* _RECORDED DATA_:
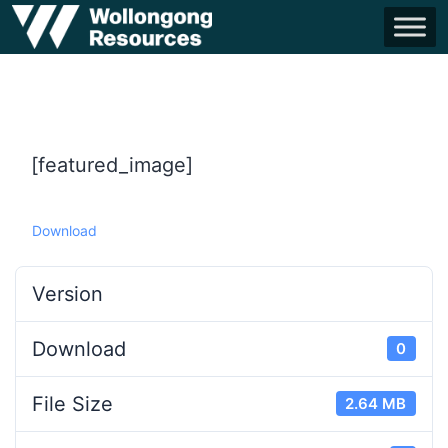
[featured_image]
Download
Version
Download
0
File Size
2.64 MB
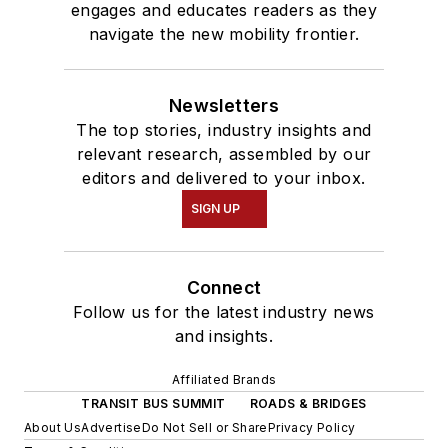
engages and educates readers as they
navigate the new mobility frontier.
Newsletters
The top stories, industry insights and
relevant research, assembled by our
editors and delivered to your inbox.
SIGN UP
Connect
Follow us for the latest industry news
and insights.
Affiliated Brands
TRANSIT BUS SUMMIT
ROADS & BRIDGES
About Us
Advertise
Do Not Sell or Share
Privacy Policy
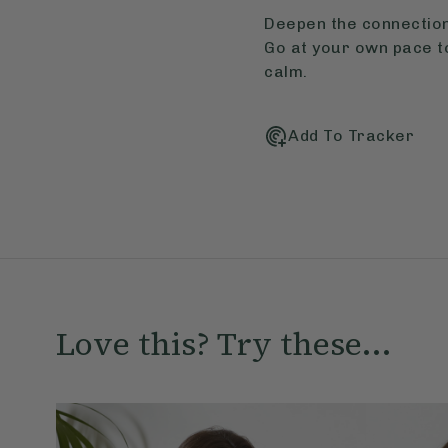
Deepen the connection
Go at your own pace t
calm.
Add To Tracker
Love this? Try these...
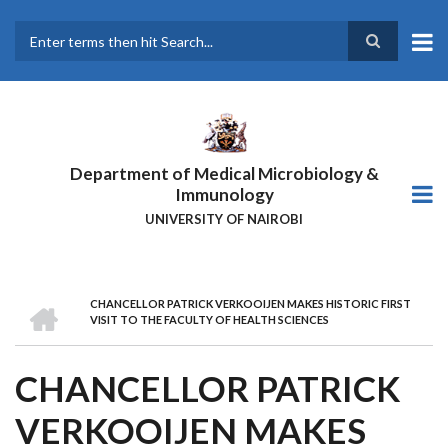
Skip
to
main
Search
content
Department of Medical Microbiology &
Immunology
UNIVERSITY OF NAIROBI
HOME
CHANCELLOR PATRICK VERKOOIJEN MAKES HISTORIC FIRST
BREADCRUMB
VISIT TO THE FACULTY OF HEALTH SCIENCES
CHANCELLOR PATRICK
VERKOOIJEN MAKES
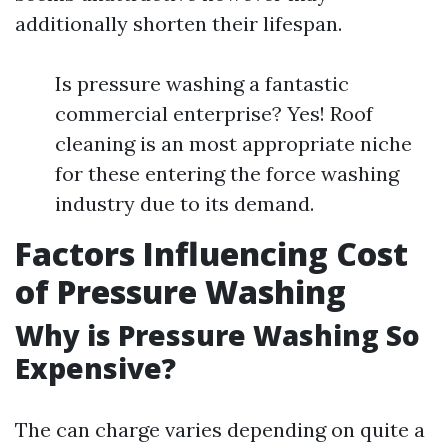
additionally shorten their lifespan.
Is pressure washing a fantastic
commercial enterprise? Yes! Roof
cleaning is an most appropriate niche
for these entering the force washing
industry due to its demand.
Factors Influencing Cost
of Pressure Washing
Why is Pressure Washing So
Expensive?
The can charge varies depending on quite a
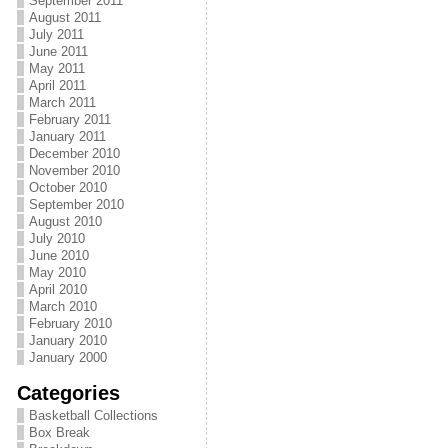
September 2011
August 2011
July 2011
June 2011
May 2011
April 2011
March 2011
February 2011
January 2011
December 2010
November 2010
October 2010
September 2010
August 2010
July 2010
June 2010
May 2010
April 2010
March 2010
February 2010
January 2010
January 2000
Categories
Basketball Collections
Box Break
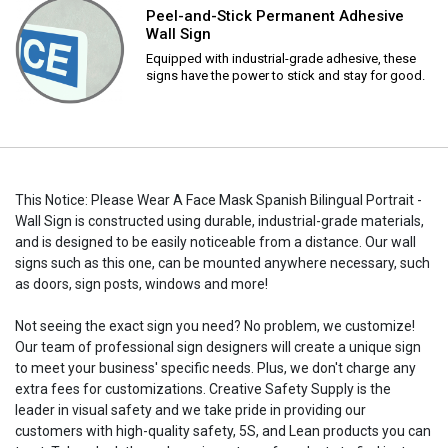
Peel-and-Stick Permanent Adhesive
Wall Sign
Equipped with industrial-grade adhesive, these
signs have the power to stick and stay for good.
This Notice: Please Wear A Face Mask Spanish Bilingual Portrait -
Wall Sign is constructed using durable, industrial-grade materials,
and is designed to be easily noticeable from a distance. Our wall
signs such as this one, can be mounted anywhere necessary, such
as doors, sign posts, windows and more!
Not seeing the exact sign you need? No problem, we customize!
Our team of professional sign designers will create a unique sign
to meet your business' specific needs. Plus, we don't charge any
extra fees for customizations. Creative Safety Supply is the
leader in visual safety and we take pride in providing our
customers with high-quality safety, 5S, and Lean products you can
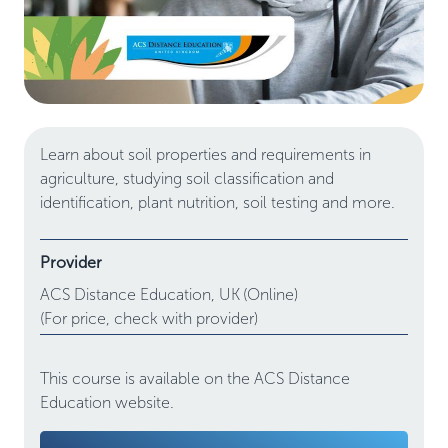
Learn about soil properties and requirements in
agriculture, studying soil classification and
identification, plant nutrition, soil testing and more.
Provider
ACS Distance Education,
UK
(Online)
(For price, check with provider)
This course is available on the ACS Distance
Education website.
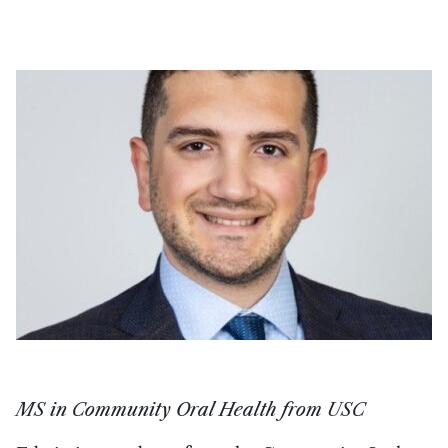
MS in Community Oral Health from USC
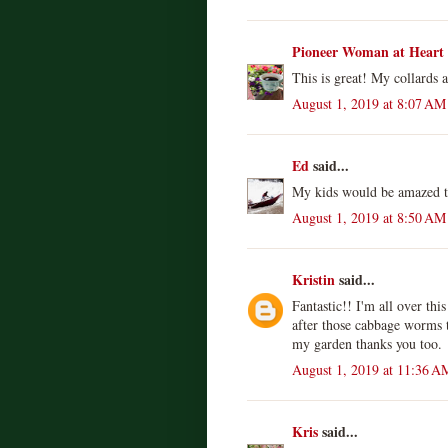
Pioneer Woman at Heart
This is great! My collards 
August 1, 2019 at 8:07 AM
Ed
said...
My kids would be amazed th
August 1, 2019 at 8:50 AM
Kristin
said...
Fantastic!! I'm all over th
after those cabbage worms 
my garden thanks you too.
August 1, 2019 at 11:36 A
Kris
said...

* _ABOUT THIS EXERCISE_: Return the material above exactly; the images stay out.

* _TASK ANSWER_:
[featured_image]
Download
Version
Download
0
File Size
2.64 MB
engages and educates readers as they
navigate the new mobility frontier.
Newsletters
The top stories, industry insights and
relevant research, assembled by our
editors and delivered to your inbox.
SIGN UP
Connect
Follow us for the latest industry news
and insights.
Affiliated Brands
TRANSIT BUS SUMMIT
ROADS & BRIDGES
About Us
Advertise
Do Not Sell or Share
Privacy Policy
Deepen the connection
Go at your own pace t
calm.
Add To Tracker
Love this? Try these...
Skip
to
main
Search
content
Department of Medical Microbiology &
Immunology
UNIVERSITY OF NAIROBI
HOME
CHANCELLOR PATRICK VERKOOIJEN MAKES HISTORIC FIRST
BREADCRUMB
VISIT TO THE FACULTY OF HEALTH SCIENCES
CHANCELLOR PATRICK
VERKOOIJEN MAKES
additionally shorten their lifespan.
Is pressure washing a fantastic
commercial enterprise? Yes! Roof
cleaning is an most appropriate niche
for these entering the force washing
industry due to its demand.
Factors Influencing Cost
of Pressure Washing
Why is Pressure Washing So
Expensive?
The can charge varies depending on quite a
September 2011
August 2011
July 2011
June 2011
May 2011
April 2011
March 2011
February 2011
January 2011
December 2010
November 2010
October 2010
September 2010
August 2010
July 2010
June 2010
May 2010
April 2010
March 2010
February 2010
January 2010
January 2000
Categories
Basketball Collections
Box Break
Peel-and-Stick Permanent Adhesive
Wall Sign
Equipped with industrial-grade adhesive, these
signs have the power to stick and stay for good.
This Notice: Please Wear A Face Mask Spanish Bilingual Portrait -
Wall Sign is constructed using durable, industrial-grade materials,
and is designed to be easily noticeable from a distance. Our wall
signs such as this one, can be mounted anywhere necessary, such
as doors, sign posts, windows and more!
Not seeing the exact sign you need? No problem, we customize!
Our team of professional sign designers will create a unique sign
to meet your business' specific needs. Plus, we don't charge any
extra fees for customizations. Creative Safety Supply is the
leader in visual safety and we take pride in providing our
customers with high-quality safety, 5S, and Lean products you can
Learn about soil properties and requirements in
agriculture, studying soil classification and
identification, plant nutrition, soil testing and more.
Provider
ACS Distance Education,
UK
(Online)
(For price, check with provider)
This course is available on the ACS Distance
Education website.
MS in Community Oral Health from USC
Pioneer Woman at Heart
This is great! My collards 
August 1, 2019 at 8:07 AM
Ed
said...
My kids would be amazed th
August 1, 2019 at 8:50 AM
Kristin
said...
Fantastic!! I'm all over th
after those cabbage worms 
my garden thanks you too.
August 1, 2019 at 11:36 A
Kris
said...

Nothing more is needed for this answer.